To determine how many moles of ferric alum \((NH_{4})_{2}SO_{4}Fe_{2}(SO_{4})_{3} \cdot 24 H_{2}O\) can be made from a sample of iron (Fe) weighing \(0.0056 \, g\), we can follow these steps: ### Step 1: Calculate the number of moles of Fe To find the number of moles of iron, we use the formula: \[ \text{Number of moles} = \frac{\text{Given weight}}{\text{Molar mass}} \] The molar mass of iron (Fe) is approximately \(56 \, g/mol\). \[ \text{Number of moles of Fe} = \frac{0.0056 \, g}{56 \, g/mol} \] Calculating this gives: \[ \text{Number of moles of Fe} = \frac{0.0056}{56} = 1 \times 10^{-4} \, moles \] ### Step 2: Determine the relationship between moles of Fe and moles of ferric alum From the formula of ferric alum, we can see that: \[ (NH_{4})_{2}SO_{4}Fe_{2}(SO_{4})_{3} \cdot 24 H_{2}O \] indicates that 1 mole of ferric alum contains 2 moles of Fe.
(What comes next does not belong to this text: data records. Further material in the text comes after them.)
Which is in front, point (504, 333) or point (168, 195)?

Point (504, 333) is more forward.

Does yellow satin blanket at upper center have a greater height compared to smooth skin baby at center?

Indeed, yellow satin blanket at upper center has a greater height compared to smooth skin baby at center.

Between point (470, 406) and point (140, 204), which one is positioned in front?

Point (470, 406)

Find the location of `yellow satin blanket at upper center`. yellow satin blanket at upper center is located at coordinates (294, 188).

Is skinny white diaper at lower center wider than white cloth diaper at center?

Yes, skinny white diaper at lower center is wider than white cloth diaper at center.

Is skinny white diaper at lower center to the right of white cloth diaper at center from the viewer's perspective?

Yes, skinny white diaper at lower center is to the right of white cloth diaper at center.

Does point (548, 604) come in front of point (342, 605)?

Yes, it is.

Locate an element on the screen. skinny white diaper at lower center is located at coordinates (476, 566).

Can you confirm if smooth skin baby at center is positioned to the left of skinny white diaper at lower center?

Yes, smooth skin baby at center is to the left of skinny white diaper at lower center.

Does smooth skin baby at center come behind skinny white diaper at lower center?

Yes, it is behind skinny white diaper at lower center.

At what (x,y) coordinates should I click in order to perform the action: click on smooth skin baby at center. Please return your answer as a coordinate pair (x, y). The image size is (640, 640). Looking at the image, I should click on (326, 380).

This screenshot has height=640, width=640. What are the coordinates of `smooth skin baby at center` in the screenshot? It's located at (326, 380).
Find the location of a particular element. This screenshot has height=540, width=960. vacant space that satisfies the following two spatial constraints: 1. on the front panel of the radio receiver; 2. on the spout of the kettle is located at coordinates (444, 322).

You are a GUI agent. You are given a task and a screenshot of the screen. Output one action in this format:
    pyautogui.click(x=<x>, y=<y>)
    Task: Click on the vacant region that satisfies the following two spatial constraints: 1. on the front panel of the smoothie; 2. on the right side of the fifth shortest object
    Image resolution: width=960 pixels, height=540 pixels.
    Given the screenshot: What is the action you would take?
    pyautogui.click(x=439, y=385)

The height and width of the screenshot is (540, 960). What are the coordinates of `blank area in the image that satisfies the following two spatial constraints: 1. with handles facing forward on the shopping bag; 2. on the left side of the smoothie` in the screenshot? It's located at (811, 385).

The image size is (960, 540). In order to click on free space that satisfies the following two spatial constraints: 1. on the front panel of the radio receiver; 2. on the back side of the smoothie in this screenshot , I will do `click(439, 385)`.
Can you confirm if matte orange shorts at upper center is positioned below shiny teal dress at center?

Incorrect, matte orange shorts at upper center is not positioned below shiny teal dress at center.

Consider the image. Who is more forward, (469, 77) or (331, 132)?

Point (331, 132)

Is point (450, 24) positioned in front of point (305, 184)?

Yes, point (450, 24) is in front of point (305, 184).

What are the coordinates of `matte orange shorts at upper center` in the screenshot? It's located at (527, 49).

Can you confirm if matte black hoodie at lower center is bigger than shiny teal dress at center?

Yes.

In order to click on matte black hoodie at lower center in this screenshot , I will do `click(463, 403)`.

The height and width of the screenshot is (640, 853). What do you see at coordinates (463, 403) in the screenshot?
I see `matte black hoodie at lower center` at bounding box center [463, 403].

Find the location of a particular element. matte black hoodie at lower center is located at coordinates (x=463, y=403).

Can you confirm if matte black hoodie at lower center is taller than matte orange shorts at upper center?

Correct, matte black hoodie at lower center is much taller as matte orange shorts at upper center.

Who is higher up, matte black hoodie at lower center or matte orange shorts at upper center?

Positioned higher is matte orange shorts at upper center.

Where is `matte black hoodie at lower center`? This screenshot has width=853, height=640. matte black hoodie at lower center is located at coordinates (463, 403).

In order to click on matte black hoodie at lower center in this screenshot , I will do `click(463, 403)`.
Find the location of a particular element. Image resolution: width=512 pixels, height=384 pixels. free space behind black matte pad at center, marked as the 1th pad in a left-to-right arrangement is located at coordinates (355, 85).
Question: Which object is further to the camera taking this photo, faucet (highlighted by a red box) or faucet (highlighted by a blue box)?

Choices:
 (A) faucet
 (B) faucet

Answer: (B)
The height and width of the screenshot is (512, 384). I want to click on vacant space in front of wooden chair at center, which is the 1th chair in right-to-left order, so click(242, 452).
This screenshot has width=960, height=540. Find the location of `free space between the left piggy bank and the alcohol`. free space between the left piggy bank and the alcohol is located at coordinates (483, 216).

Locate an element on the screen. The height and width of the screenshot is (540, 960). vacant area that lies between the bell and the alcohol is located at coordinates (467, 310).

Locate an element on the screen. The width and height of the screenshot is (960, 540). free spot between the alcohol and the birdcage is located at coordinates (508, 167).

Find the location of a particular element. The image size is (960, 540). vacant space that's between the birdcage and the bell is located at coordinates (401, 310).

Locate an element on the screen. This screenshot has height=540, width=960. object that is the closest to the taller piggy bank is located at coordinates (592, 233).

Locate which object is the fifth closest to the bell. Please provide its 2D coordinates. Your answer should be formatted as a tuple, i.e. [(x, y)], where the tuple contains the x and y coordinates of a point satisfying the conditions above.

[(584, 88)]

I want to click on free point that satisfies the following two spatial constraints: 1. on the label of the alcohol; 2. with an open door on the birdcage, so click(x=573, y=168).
Therefore, the relationship is: \[ 1 \, \text{mole of alum} \rightarrow 2 \, \text{moles of Fe} \] ### Step 3: Calculate the moles of ferric alum that can be produced Since 2 moles of Fe are required to produce 1 mole of ferric alum, we can set up the following relationship: \[ \text{Moles of alum} = \frac{1}{2} \times \text{Moles of Fe} \] Substituting the moles of Fe we calculated: \[ \text{Moles of alum} = \frac{1}{2} \times (1 \times 10^{-4}) = 0.5 \times 10^{-4} \, moles \] ### Final Answer Thus, the number of moles of ferric alum that can be produced from \(0.0056 \, g\) of Fe is: \[ 0.5 \times 10^{-4} \, moles \]